Your eventual solution depends a lot on the kind of RV it is, its age and general condition, and where you live. The first thing you should do is strip the unit of any accessories you think you can sell separately.
For the purposes of this post, an accessory is something you added after you purchased the unit. It is not something installed at the factory or by the dealer. A good example would be the RV skirting you bought a few years ago. According to AirSkirts, a Connecticut company that makes inflatable RV skirting, RV owners are more than happy to buy used if they can get a good price.

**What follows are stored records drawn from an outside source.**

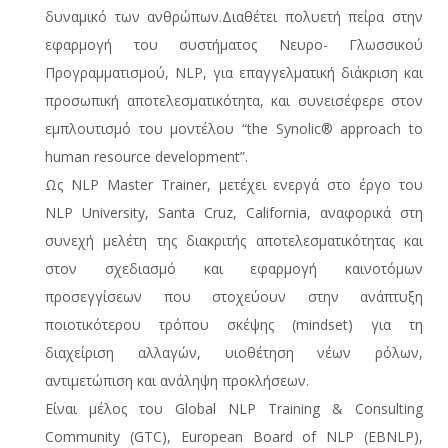
δυναμικό των ανθρώπων.Διαθέτει πολυετή πείρα στην
εφαρμογή του συστήματος Νευρο- Γλωσσικού
Προγραμματισμού, NLP, για επαγγελματική διάκριση και
προσωπική αποτελεσματικότητα, και συνεισέφερε στον
εμπλουτισμό του μοντέλου “the Synolic® approach to
human resource development”.
Ως NLP Master Trainer, μετέχει ενεργά στο έργο του
NLP University, Santa Cruz, California, αναφορικά στη
συνεχή μελέτη της διακριτής αποτελεσματικότητας και
στον σχεδιασμό και εφαρμογή καινοτόμων
προσεγγίσεων που στοχεύουν στην ανάπτυξη
ποιοτικότερου τρόπου σκέψης (mindset) για τη
διαχείριση αλλαγών, υιοθέτηση νέων ρόλων,
αντιμετώπιση και ανάληψη προκλήσεων.
Είναι μέλος του Global NLP Training & Consulting
Community (GTC), European Board of NLP (EBNLP),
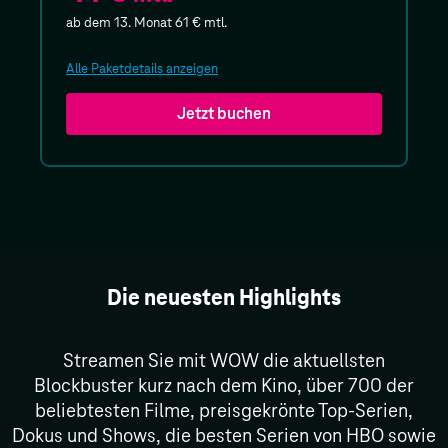
ab dem 13. Monat
61 €
mtl.
Alle Paketdetails anzeigen
Jetzt buchen
Die neuesten Highlights
Streamen Sie mit WOW die aktuellsten
Blockbuster kurz nach dem Kino, über 700 der
beliebtesten Filme, preisgekrönte Top-Serien,
Dokus und Shows, die besten Serien von HBO sowie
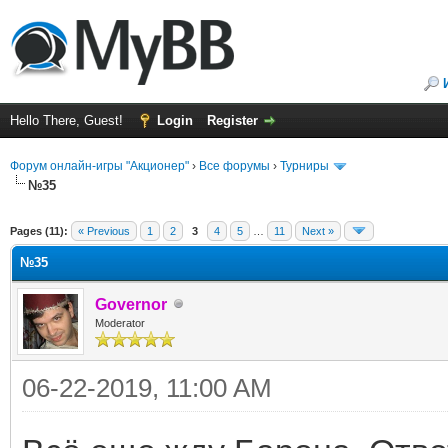
Hello There, Guest!
Login
Register
Форум онлайн-игры "Акционер"
›
Все форумы
›
Турниры
№35
ge
Pages (11):
« Previous
1
2
3
4
5
…
11
Next »
№35
Governor
Moderator
06-22-2019, 11:00 AM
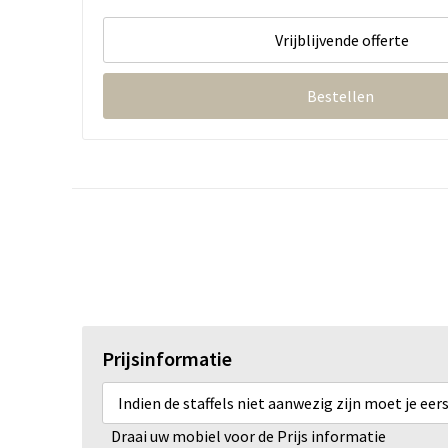
Vrijblijvende offerte
Bestellen
Prijsinformatie
Indien de staffels niet aanwezig zijn moet je ee
Draai uw mobiel voor de Prijs informatie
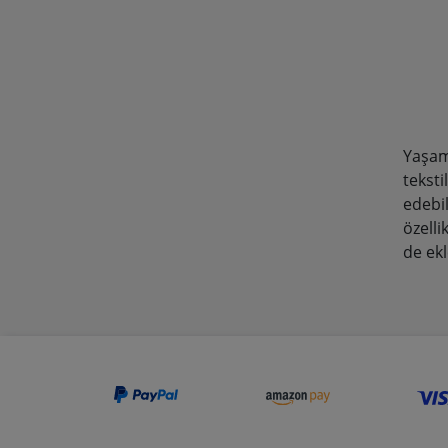
Yaşam 
teksti
edebi
özelli
de ek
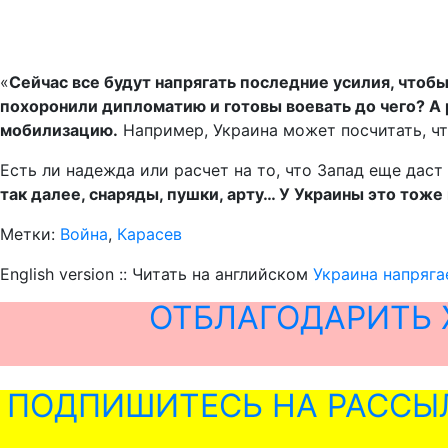
«
Сейчас все будут напрягать последние усилия, что
похоронили дипломатию и готовы воевать до чего? А 
мобилизацию.
Например, Украина может посчитать, чт
Есть ли надежда или расчет на то, что Запад еще да
так далее, снаряды, пушки, арту… У Украины это тож
Метки:
Война
,
Карасев
English version :: Читать на английском
Украина напряга
ОТБЛАГОДАРИТЬ 
ПОДПИШИТЕСЬ НА РАССЫ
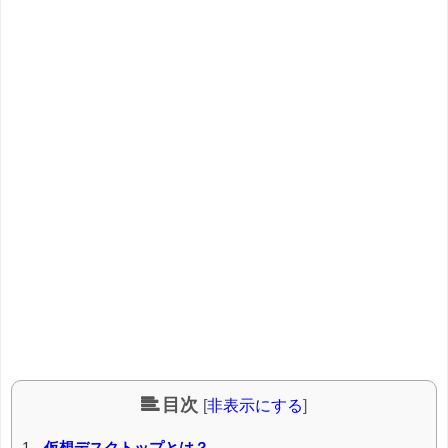
目次
[
非表示にする
]
1
仮想デスクトップとは？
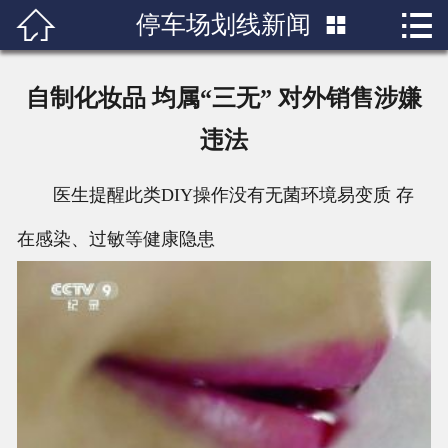


停车场划线新闻

首页

关于我们
自制化妆品 均属“三无” 对外销售涉嫌
产品展示
违法
新闻中心
医生提醒此类DIY操作没有无菌环境易变质 存
成功案例
在感染、过敏等健康隐患
行业知识
人才招聘
联系我们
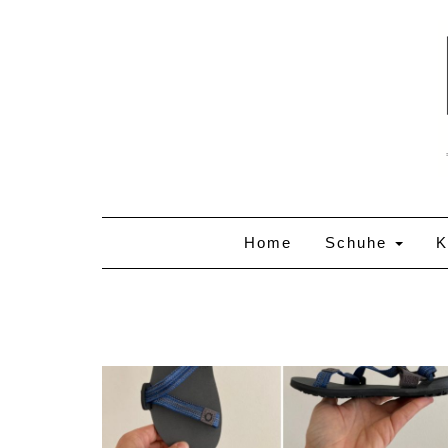
Skip
to
content
Home
Schuhe
K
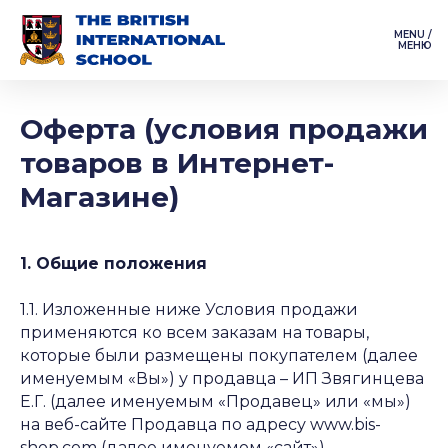
MENU /
МЕНЮ
Оферта (условия продажи
товаров в Интернет-
Магазине)
1. Общие положения
1.1. Изложенные ниже Условия продажи
применяются ко всем заказам на товары,
которые были размещены покупателем (далее
именуемым «Вы») у продавца – ИП Звягинцева
Е.Г. (далее именуемым «Продавец» или «мы»)
на веб-сайте Продавца по адресу www.bis-
shop.com (далее именуемом «сайт»).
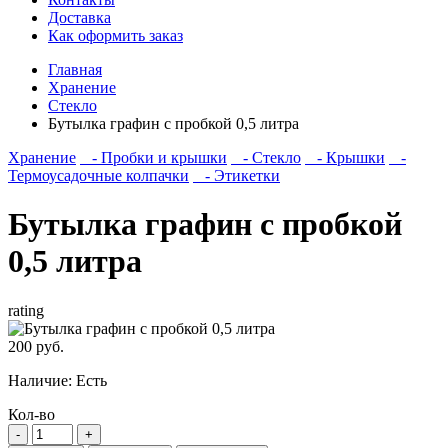
Доставка
Как оформить заказ
Главная
Хранение
Стекло
Бутылка графин с пробкой 0,5 литра
Хранение
- Пробки и крышки
- Стекло
- Крышки
-
Термоусадочные колпачки
- Этикетки
Бутылка графин с пробкой
0,5 литра
rating
200 руб.
Наличие:
Есть
Кол-во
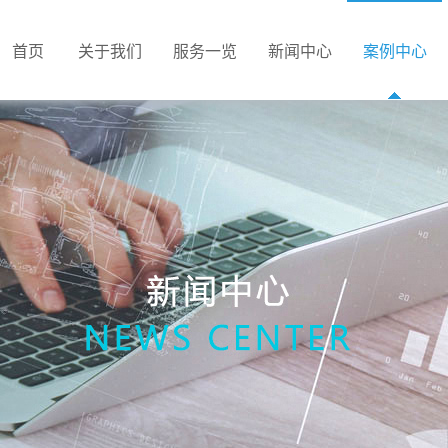
首页
关于我们
服务一览
新闻中心
案例中心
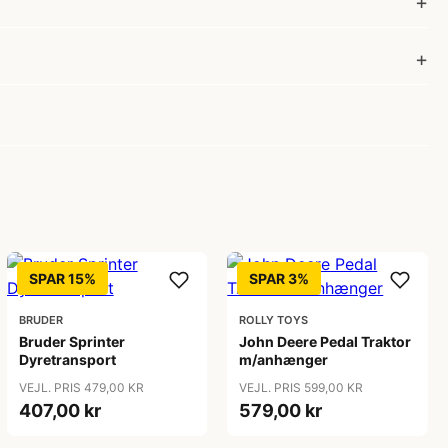
SPAR 15%
SPAR 3%
BRUDER
ROLLY TOYS
Bruder Sprinter
John Deere Pedal Traktor
Dyretransport
m/anhænger
VEJL. PRIS 479,00 KR
VEJL. PRIS 599,00 KR
407,00 kr
579,00 kr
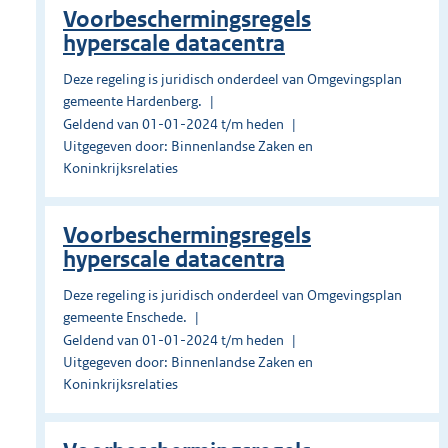
Voorbeschermingsregels
hyperscale datacentra
Deze regeling is juridisch onderdeel van Omgevingsplan
gemeente Hardenberg.
Geldend van 01-01-2024 t/m heden
Uitgegeven door: Binnenlandse Zaken en
Koninkrijksrelaties
Voorbeschermingsregels
hyperscale datacentra
Deze regeling is juridisch onderdeel van Omgevingsplan
gemeente Enschede.
Geldend van 01-01-2024 t/m heden
Uitgegeven door: Binnenlandse Zaken en
Koninkrijksrelaties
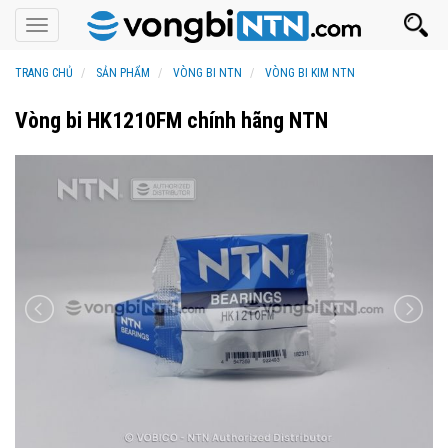
Toggle
navigation
TRANG CHỦ
SẢN PHẨM
VÒNG BI NTN
VÒNG BI KIM NTN
Vòng bi HK1210FM chính hãng NTN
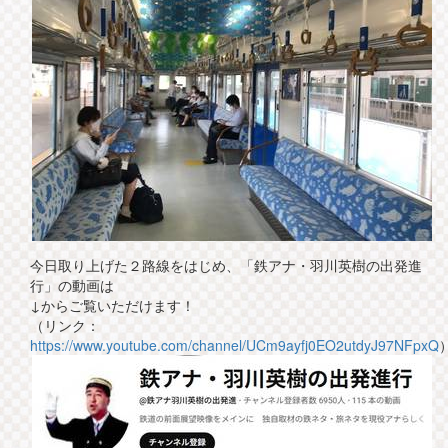
今日取り上げた２路線をはじめ、「鉄アナ・羽川英樹の出発進
行」の動画は
↓からご覧いただけます！
（リンク：
https://www.youtube.com/channel/UCm9ayfj0EO2utdyJ97NFpxQ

1. Offer It to a Food Vendor
Once you have removed all the accessories, it’s time to figure out how to get rid of your old RV. One thing you can try is offering it to a local food vendor as a means of providing mobile service. Simply put, not all mobile food service has to come from a truck. Food vendors are known to utilize old RVs that, while not worthy of camping trips, still work perfectly fine for their purposes.
2. Sell It to a Scrap Yard
A local scrap yard might be interested in your RV for its metal components. If nothing else, its steel frame is probably worth some money. As for how much you would get, there is no way to know for sure. You can only contact a local yard, tell them what you have, and ask for an estimate. But if your only other option is giving away the RV for free, even a few hundred dollars might be acceptable.
3. Donate It to Charity
Speaking of giving your RV away, you might consider donating it to a local charity. Of course, it has to be in fairly good condition to make a donation worthwhile. Local charities are not interested in taking old RVs they cannot resell. If your rig is a pile of junk, no charity will want it.
4. Turn It into Housing
Believe it or not, a growing number of municipalities are beginning to pass ordinances allowing property owners to use RVs as tertiary housing. Such ordinances are one way to combat the affordable housing problem so many cities are facing. If your city has such an ordinance, you might be able to park your RV in your backyard and use it as a permanent housing solution for guests or a full-time renter.
5. Sell It to an RV Park
One final option is to sell your rig to an RV park that offers the camping equivalent of an Airbnb. These types of parks are springing up all over the country. Land owners buy old RVs, permanently park them, and offer them as short-term accommodations for tourists. They are pretty popular in suburban and rural areas close to tourist hotspots.
You have options for getting rid of that old RV you no longer use. If you cannot sell it outright to another weekend warrior or full-time RVer, the options described in this post are certainly on the table. There may even be others you thought of yourself.